--- RECORDED INFORMATION Enclosed Below ---
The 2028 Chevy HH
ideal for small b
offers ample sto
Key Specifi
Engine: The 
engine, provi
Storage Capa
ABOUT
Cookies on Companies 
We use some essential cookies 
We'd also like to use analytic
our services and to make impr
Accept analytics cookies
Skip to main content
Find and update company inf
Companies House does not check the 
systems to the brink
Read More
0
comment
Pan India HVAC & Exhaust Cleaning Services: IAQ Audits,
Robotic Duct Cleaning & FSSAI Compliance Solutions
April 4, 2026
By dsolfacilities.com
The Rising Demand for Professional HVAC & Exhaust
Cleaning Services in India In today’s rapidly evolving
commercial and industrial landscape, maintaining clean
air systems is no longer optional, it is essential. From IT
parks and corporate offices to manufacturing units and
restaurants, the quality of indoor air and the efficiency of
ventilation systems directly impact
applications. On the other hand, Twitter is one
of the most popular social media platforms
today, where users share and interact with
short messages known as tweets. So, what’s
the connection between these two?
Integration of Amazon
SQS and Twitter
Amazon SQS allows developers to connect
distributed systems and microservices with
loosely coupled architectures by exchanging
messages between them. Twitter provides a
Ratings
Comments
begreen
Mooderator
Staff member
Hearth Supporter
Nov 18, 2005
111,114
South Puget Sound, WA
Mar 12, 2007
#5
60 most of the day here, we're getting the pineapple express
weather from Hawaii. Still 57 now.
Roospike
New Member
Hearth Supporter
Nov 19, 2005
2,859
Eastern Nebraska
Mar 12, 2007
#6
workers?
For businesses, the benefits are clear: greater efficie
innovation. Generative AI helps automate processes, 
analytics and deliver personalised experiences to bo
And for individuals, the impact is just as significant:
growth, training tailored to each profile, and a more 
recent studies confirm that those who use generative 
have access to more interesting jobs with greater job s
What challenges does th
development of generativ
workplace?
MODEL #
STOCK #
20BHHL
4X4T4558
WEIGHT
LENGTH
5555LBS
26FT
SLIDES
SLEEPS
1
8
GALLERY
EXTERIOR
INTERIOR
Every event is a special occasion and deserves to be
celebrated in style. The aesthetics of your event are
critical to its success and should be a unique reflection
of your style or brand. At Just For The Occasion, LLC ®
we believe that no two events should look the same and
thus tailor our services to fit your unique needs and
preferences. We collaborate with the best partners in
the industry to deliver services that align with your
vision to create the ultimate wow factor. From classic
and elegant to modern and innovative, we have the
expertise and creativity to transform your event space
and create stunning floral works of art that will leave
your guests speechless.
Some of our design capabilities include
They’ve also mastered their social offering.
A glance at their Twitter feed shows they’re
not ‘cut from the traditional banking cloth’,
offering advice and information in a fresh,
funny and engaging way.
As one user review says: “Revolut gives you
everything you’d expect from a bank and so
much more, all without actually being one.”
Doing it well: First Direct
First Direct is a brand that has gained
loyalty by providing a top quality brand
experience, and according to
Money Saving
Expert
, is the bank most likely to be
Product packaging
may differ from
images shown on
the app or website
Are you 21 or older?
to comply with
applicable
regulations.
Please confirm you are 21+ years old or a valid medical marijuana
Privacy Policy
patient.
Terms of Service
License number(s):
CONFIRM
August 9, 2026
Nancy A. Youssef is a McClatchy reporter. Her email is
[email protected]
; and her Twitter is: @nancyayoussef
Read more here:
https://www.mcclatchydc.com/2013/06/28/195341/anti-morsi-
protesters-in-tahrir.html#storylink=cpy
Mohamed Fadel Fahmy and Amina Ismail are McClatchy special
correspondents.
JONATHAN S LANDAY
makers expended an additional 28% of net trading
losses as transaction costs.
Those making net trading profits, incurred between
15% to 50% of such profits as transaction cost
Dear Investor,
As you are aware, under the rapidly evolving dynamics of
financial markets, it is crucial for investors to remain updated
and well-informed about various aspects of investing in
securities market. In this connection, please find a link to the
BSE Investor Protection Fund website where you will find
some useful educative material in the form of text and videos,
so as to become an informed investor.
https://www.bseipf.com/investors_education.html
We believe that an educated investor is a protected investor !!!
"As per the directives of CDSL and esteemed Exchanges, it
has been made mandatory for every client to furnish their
--- End of Enclosed RECORDED INFORMATION ---
Return the records in their entirety. Keep every character as it is.

The 2028 Chevy HH
ideal for small b
offers ample sto
Key Specifi
Engine: The 
engine, provi
Storage Capa
ABOUT
Cookies on Companies 
We use some essential cookies 
We'd also like to use analytic
our services and to make impr
Accept analytics cookies
Skip to main content
Find and update company inf
Companies House does not check the 
systems to the brink
Read More
0
comment
Pan India HVAC & Exhaust Cleaning Services: IAQ Audits,
Robotic Duct Cleaning & FSSAI Compliance Solutions
April 4, 2026
By dsolfacilities.com
The Rising Demand for Professional HVAC & Exhaust
Cleaning Services in India In today’s rapidly evolving
commercial and industrial landscape, maintaining clean
air systems is no longer optional, it is essential. From IT
parks and corporate offices to manufacturing units and
restaurants, the quality of indoor air and the efficiency of
ventilation systems directly impact
applications. On the other hand, Twitter is one
of the most popular social media platforms
today, where users share and interact with
short messages known as tweets. So, what’s
the connection between these two?
Integration of Amazon
SQS and Twitter
Amazon SQS allows developers to connect
distributed systems and microservices with
loosely coupled architectures by exchanging
messages between them. Twitter provides a
Ratings
Comments
begreen
Mooderator
Staff member
Hearth Supporter
Nov 18, 2005
111,114
South Puget Sound, WA
Mar 12, 2007
#5
60 most of the day here, we're getting the pineapple express
weather from Hawaii. Still 57 now.
Roospike
New Member
Hearth Supporter
Nov 19, 2005
2,859
Eastern Nebraska
Mar 12, 2007
#6
workers?
For businesses, the benefits are clear: greater efficie
innovation. Generative AI helps automate processes, 
analytics and deliver personalised experiences to bo
And for individuals, the impact is just as significant:
growth, training tailored to each profile, and a more 
recent studies confirm that those who use generative 
have access to more interesting jobs with greater job s
What challenges does th
development of generativ
workplace?
MODEL #
STOCK #
20BHHL
4X4T4558
WEIGHT
LENGTH
5555LBS
26FT
SLIDES
SLEEPS
1
8
GALLERY
EXTERIOR
INTERIOR
Every event is a special occasion and deserves to be
celebrated in style. The aesthetics of your event are
critical to its success and should be a unique reflection
of your style or brand. At Just For The Occasion, LLC ®
we believe that no two events should look the same and
thus tailor our services to fit your unique needs and
preferences. We collaborate with the best partners in
the industry to deliver services that align with your
vision to create the ultimate wow factor. From classic
and elegant to modern and innovative, we have the
expertise and creativity to transform your event space
and create stunning floral works of art that will leave
your guests speechless.
Some of our design capabilities include
They’ve also mastered their social offering.
A glance at their Twitter feed shows they’re
not ‘cut from the traditional banking cloth’,
offering advice and information in a fresh,
funny and engaging way.
As one user review says: “Revolut gives you
everything you’d expect from a bank and so
much more, all without actually being one.”
Doing it well: First Direct
First Direct is a brand that has gained
loyalty by providing a top quality brand
experience, and according to
Money Saving
Expert
, is the bank most likely to be
Product packaging
may differ from
images shown on
the app or website
Are you 21 or older?
to comply with
applicable
regulations.
Please confirm you are 21+ years old or a valid medical marijuana
Privacy Policy
patient.
Terms of Service
License number(s):
CONFIRM
August 9, 2026
Nancy A. Youssef is a McClatchy reporter. Her email is
[email protected]
; and her Twitter is: @nancyayoussef
Read more here:
https://www.mcclatchydc.com/2013/06/28/195341/anti-morsi-
protesters-in-tahrir.html#storylink=cpy
Mohamed Fadel Fahmy and Amina Ismail are McClatchy special
correspondents.
JONATHAN S LANDAY
makers expended an additional 28% of net trading
losses as transaction costs.
Those making net trading profits, incurred between
15% to 50% of such profits as transaction cost
Dear Investor,
As you are aware, under the rapidly evolving dynamics of
financial markets, it is crucial for investors to remain updated
and well-informed about various aspects of investing in
securities market. In this connection, please find a link to the
BSE Investor Protection Fund website where you will find
some useful educative material in the form of text and videos,
so as to become an informed investor.
https://www.bseipf.com/investors_education.html
We believe that an educated investor is a protected investor !!!
"As per the directives of CDSL and esteemed Exchanges, it
has been made mandatory for every client to furnish their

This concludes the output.